Accordingly, while male pregnancy as perceived as rare, if not impossible, a recent study estimated that the number of transgender men who get pregnant every year is easily in the thousands. But these men continue to face prejudice. As NPR reported, "the study participants said they were often greeted with double-takes, suspicion and even hostility from strangers and health care providers." One participant even reported that "Child Protective Services was alerted to the fact that a 'tranny' had a baby."

Assaults on these men takes their toll. Another study, "Transgender men and pregnancy," found that throughout their pregnancy many men report a crisis in their gender identity, feeling the pressure to live up to ‘‘social norms that define a pregnant person as woman and a gestational parent as mother.’’ Additionally, they reported feelings of constant tension about needing to ‘‘manage others’ perceptions and either disclosing or not disclosing what they were experiencing.’’

Jennifer Kerns, an assistant professor of obstetrics, gynecology and reproductive sciences at the University of California, San Francisco, found similar stress in her study. "And we have some indication from our qualitative results that depression might be exacerbated for folks who are transgender, both during pregnancy and after." 
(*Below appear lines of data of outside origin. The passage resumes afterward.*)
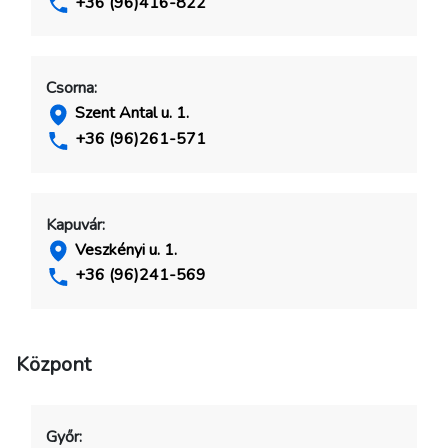
+36 (96)416-822
Csorna:
Szent Antal u. 1.
+36 (96)261-571
Kapuvár:
Veszkényi u. 1.
+36 (96)241-569
Központ
Győr:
Another factor caused by the deep-seated belief that pregnancy is only for women is the lack of representation of pregnant men or male pregnancy. After interviewing eight participants, researchers who worked on the "Transgender men and pregnancy" study reported that ‘‘the unique finding was that participants experienced significant and persistent loneliness’’ and felt that ‘‘the process of navigating identity required considerable energy and attention."  A key problem these men identified was ‘‘a lack of clear role models of what a positive, well integrated, gender variant parental role might look like.’’

By holding on to beliefs that dictate specific traits for gender based on biological sex, we are causing incalculable harm to anyone who deviates from the "norm." Men who become pregnant exist, and they will continue to suffer unless we forgo our association with womanhood and pregnancy.